*PROBLEM*
Find and copy the lines in the records beneath this task that contain the word "Wiersze".

*PROVIDED RECORDS*
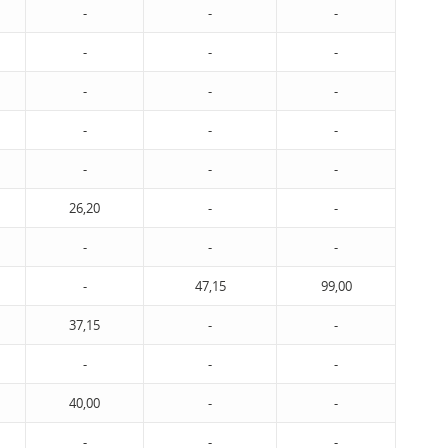
-
-
-
-
-
-
-
-
-
-
-
-
-
-
-
26,20
-
-
-
-
-
-
47,15
99,00
37,15
-
-
-
-
-
40,00
-
-
-
-
-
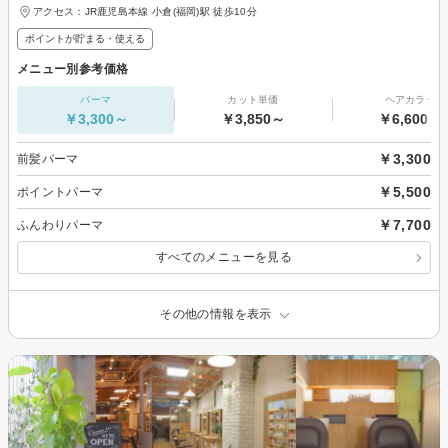
アクセス：JR鹿児島本線 小倉(福岡)駅 徒歩10分
ポイントが貯まる・使える
メニュー別参考価格
パーマ
カット単価
ヘアカラー
￥3,300～
￥3,850～
￥6,600～
￥3,300
前髪パーマ
￥5,500
ポイントパーマ
￥7,700
ふんわりパーマ
すべてのメニューを見る
その他の情報を表示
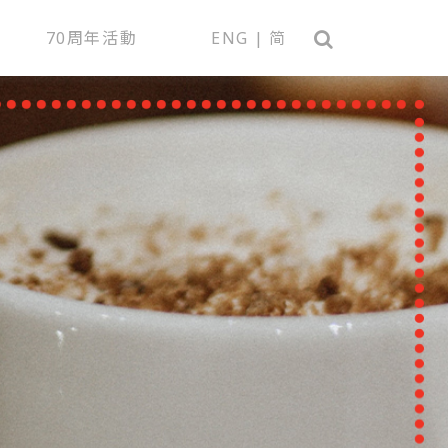
70周年活動
ENG
|
简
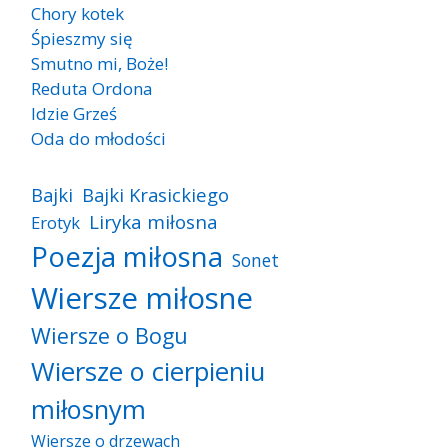
Chory kotek
Śpieszmy się
Smutno mi, Boże!
Reduta Ordona
Idzie Grześ
Oda do młodości
Bajki
Bajki Krasickiego
Liryka miłosna
Erotyk
Poezja miłosna
Sonet
Wiersze miłosne
Wiersze o Bogu
Wiersze o cierpieniu
miłosnym
Wiersze o drzewach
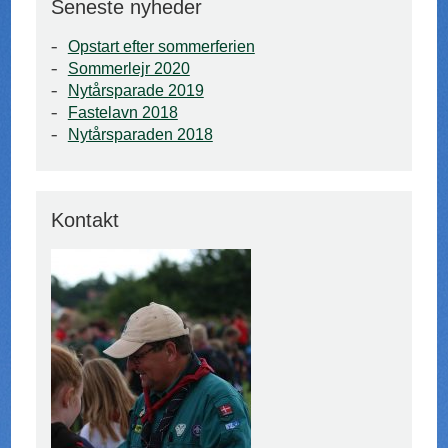
Seneste nyheder
Opstart efter sommerferien
Sommerlejr 2020
Nytårsparade 2019
Fastelavn 2018
Nytårsparaden 2018
Kontakt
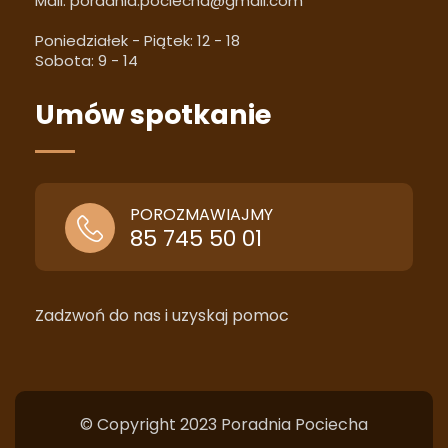
Mail:
poradnia.pociecha@gmail.com
Poniedziałek - Piątek: 12 - 18
Sobota: 9 - 14
Umów spotkanie
POROZMAWIAJMY
85 745 50 01
Zadzwoń do nas i uzyskaj pomoc
© Copyright 2023 Poradnia Pociecha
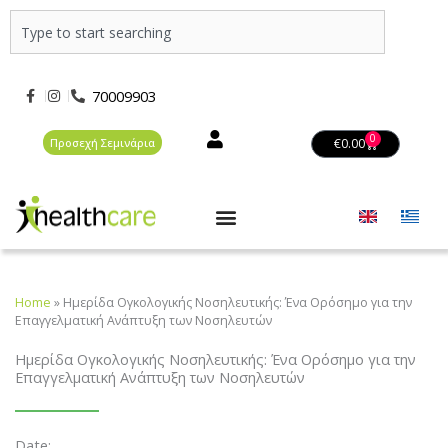
Μετάβαση
Search
στο
περιεχόμενο
70009903
0
Basket
Προσεχή Σεμινάρια
€
0.00
Home
»
Ημερίδα Ογκολογικής Νοσηλευτικής: Ένα Ορόσημο για την
Επαγγελματική Ανάπτυξη των Νοσηλευτών
Ημερίδα Ογκολογικής Νοσηλευτικής: Ένα Ορόσημο για την
Επαγγελματική Ανάπτυξη των Νοσηλευτών
Date:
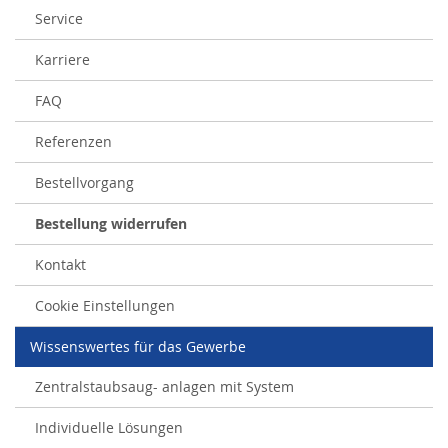
Service
Karriere
FAQ
Referenzen
Bestellvorgang
Bestellung widerrufen
Kontakt
Cookie Einstellungen
Wissenswertes für das Gewerbe
Zentralstaubsaug- anlagen mit System
Individuelle Lösungen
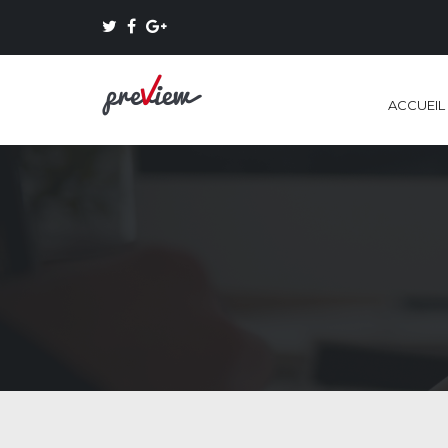
ACCUEIL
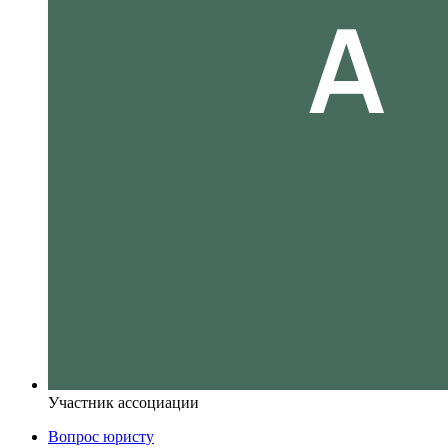
Участник ассоциации
Вопрос юристу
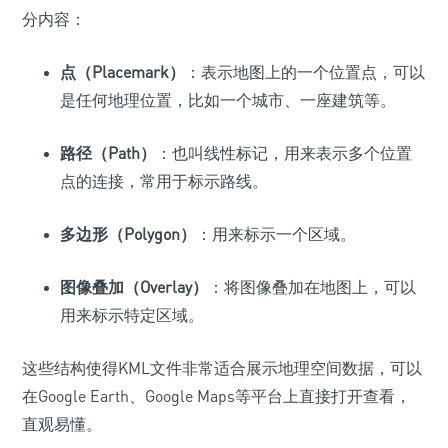
分内容：
点（Placemark）
：表示地图上的一个位置点，可以
是任何地理位置，比如一个城市、一座建筑等。
路径（Path）
：也叫线性标记，用来表示多个位置
点的连接，常用于标示路线。
多边形（Polygon）
：用来标示一个区域。
图像叠加（Overlay）
：将图像叠加在地图上，可以
用来标示特定区域。
这些结构使得KML文件非常适合展示地理空间数据，可以
在Google Earth、Google Maps等平台上直接打开查看，
直观易懂。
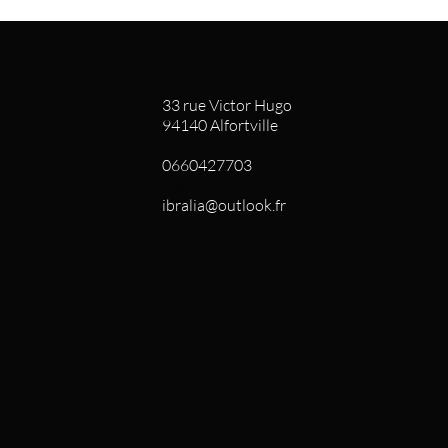
33 rue Victor Hugo
94140 Alfortville
0660427703
060HB
ibralia@outlook.fr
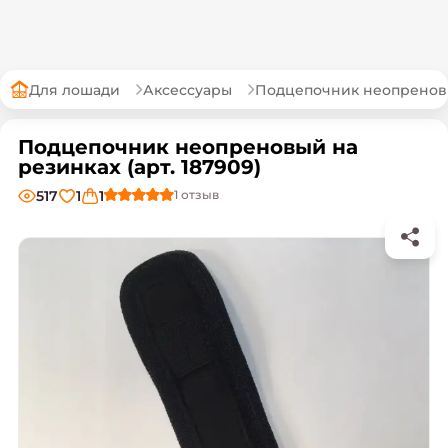
Для лошади
Аксессуары
Подцепочник неопренов
Подцепочник неопреновый на
резинках (арт. 187909)
517
1
1
1
отзыв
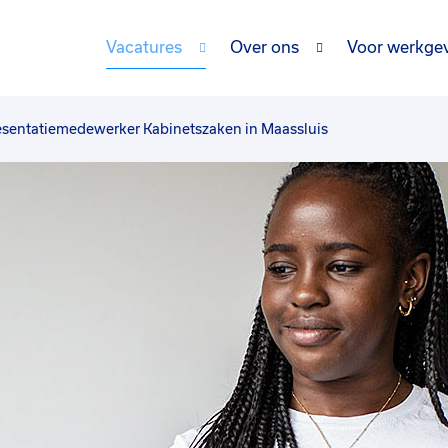
Vacatures
Over ons
Voor werkge
sentatiemedewerker Kabinetszaken in Maassluis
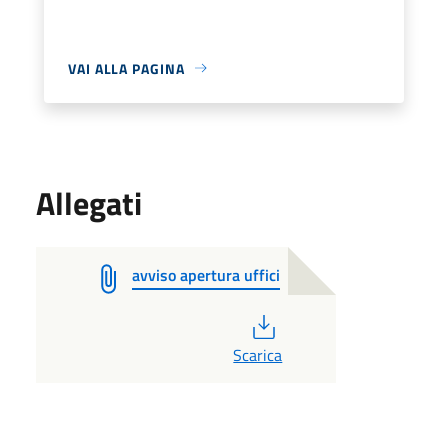
VAI ALLA PAGINA
Allegati
avviso apertura uffici
PDF
Scarica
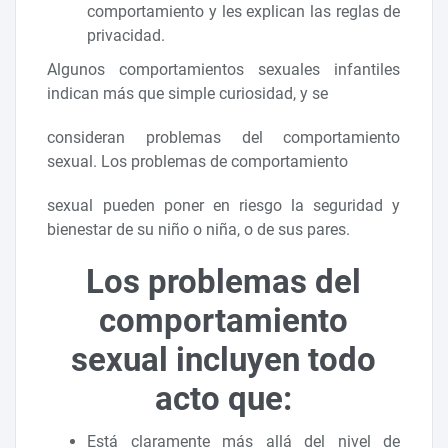
comportamiento y les explican las reglas de
privacidad.
Algunos comportamientos sexuales infantiles
indican más que simple curiosidad, y se
consideran problemas del comportamiento
sexual. Los problemas de comportamiento
sexual pueden poner en riesgo la seguridad y
bienestar de su niño o niña, o de sus pares.
Los problemas del
comportamiento
sexual incluyen todo
acto que:
Está claramente más allá del nivel de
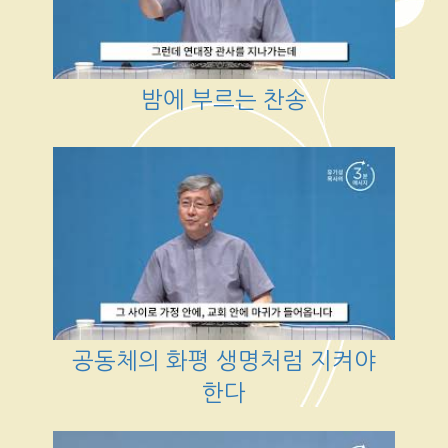
밤에 부르는 찬송
공동체의 화평 생명처럼 지켜야
한다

*SOLUTION FOR THIS EXERCISE*
Wiersze miłosne
Wiersze o Bogu
Wiersze o cierpieniu
Wiersze o drzewach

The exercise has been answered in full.